If the success of a speech is measured by its capacity to provoke a set of raging, contradictory reactions, then Jodie Foster has a hit on her hands. Hollywood players and gay organizations are fawning over her remarks at Sunday’s Golden Globes, while gay critics like Andrew Sullivan have slammed her for her cowardice. The dispute hinges on whether or not Foster came out of the closet. If you think she did, however awkwardly, you’re likely to approve, or at least to sympathize. If you think she played peek-a-boo while sniping about the invasion of her privacy on national TV, you’re likely to revile her.
I find this whole contention very odd. Whatever it is that Jodie Foster did or did not do at the Golden Globes has very little relation to the act of “coming out,” at least as it is performed by 99.99 percent of the gay population. When you or I come out, it is to a circumscribed world of intimate social relations. First we tell our friends or family members. Then the orbit spirals out to co-workers, acquaintances, the communities in which we travel: a neighborhood, a church, a profession, the “friends” in your Google+ circles. The impact of these disclosures is almost always a function of proximity; coming out changes the way someone we know thinks about gay people. And in aggregate, this can be quite powerful; repeated millions of times by millions of people, coming out has been the signal act around which the gay movement was organized. But let’s have the self-awareness to admit that however many pride rings we wore in the ’90s, in the grand scheme of the cosmos the measurable effect of any one of our individual acts of coming out is rather infinitesimal. It’s only within the smallness of communities and alongside a social movement that our disclosures matter.

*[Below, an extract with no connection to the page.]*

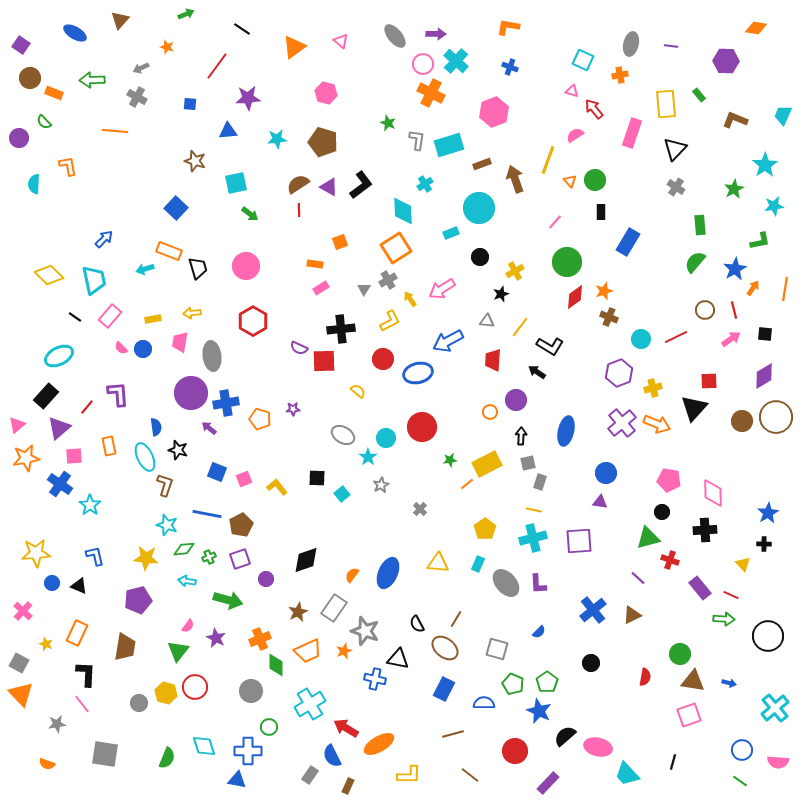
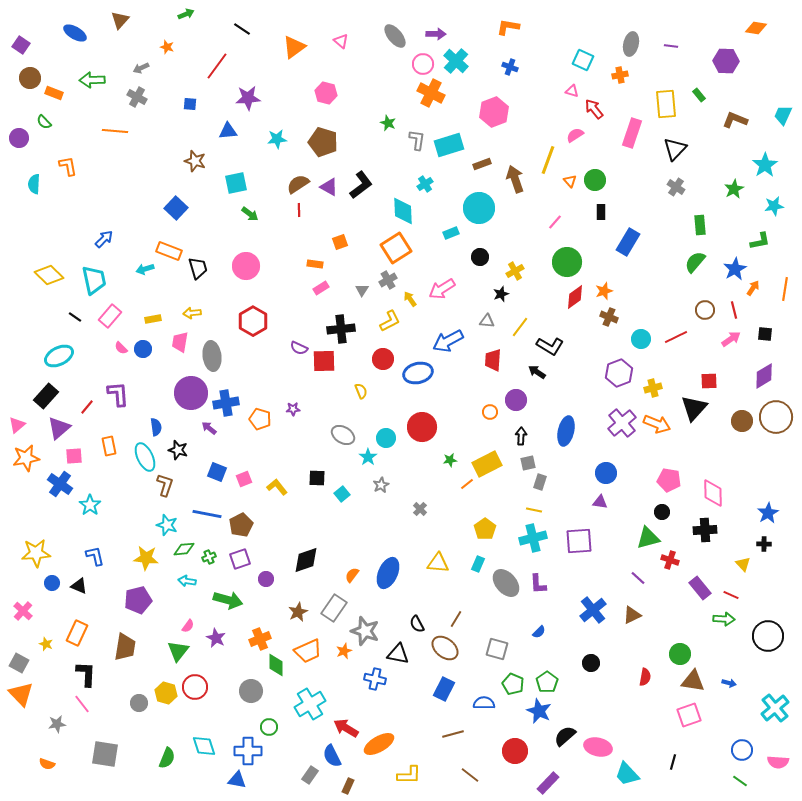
gray triangle at (364, 289): moved 2 px left, 1 px down
yellow semicircle at (358, 391): moved 3 px right; rotated 28 degrees clockwise
black triangle at (398, 659): moved 5 px up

None of this describes the conditions encountered by the Entity Known as Jodie Foster at the Golden Globes, because the Entity is not a human being like you or me. The Entity is friends with Mel Gibson. The Entity is a celebrity, a rare creature to whom we ascribe magical powers that transcend known social relations.
Of this idolatry the gay movement is guiltier than most. We maniacally search for the next has-been child star to splash across the covers of our magazines, as if fame were a short cut to liberation. We measure our success by the number of out actors/rock stars/professional athletes, as if this were somehow an index of political power. We seek to make Positive Examples of the lives of celebrities, because really, what can be a more useful primer of how to grow up gay than the life and times of Lance Bass?
It’s this deracinated form of role modelism that Jodie Foster frustrated in her speech on Sunday, and I for one am grateful. Yes, I found her claim to privacy—made on the grandest of stages while name-checking her ex and with her sons in the audience—to be rich. And her churlish swipe at Honey Boo Boo Child was both cruel (the girl is just 6) and a false equivalency (there are plenty of out stars who don’t pander to reality TV). But all that aside, Foster also seemed to be struggling to say: ‘I came out a long time ago in the same way that normal people do. What you want me to do now is to play a role, and I decline.’
I’m not ultimately sure what her motives were for doing that, but by refusing to say the magic words, “I am a lesbian,” Jodie Foster did the gay movement a service. She broke a spell.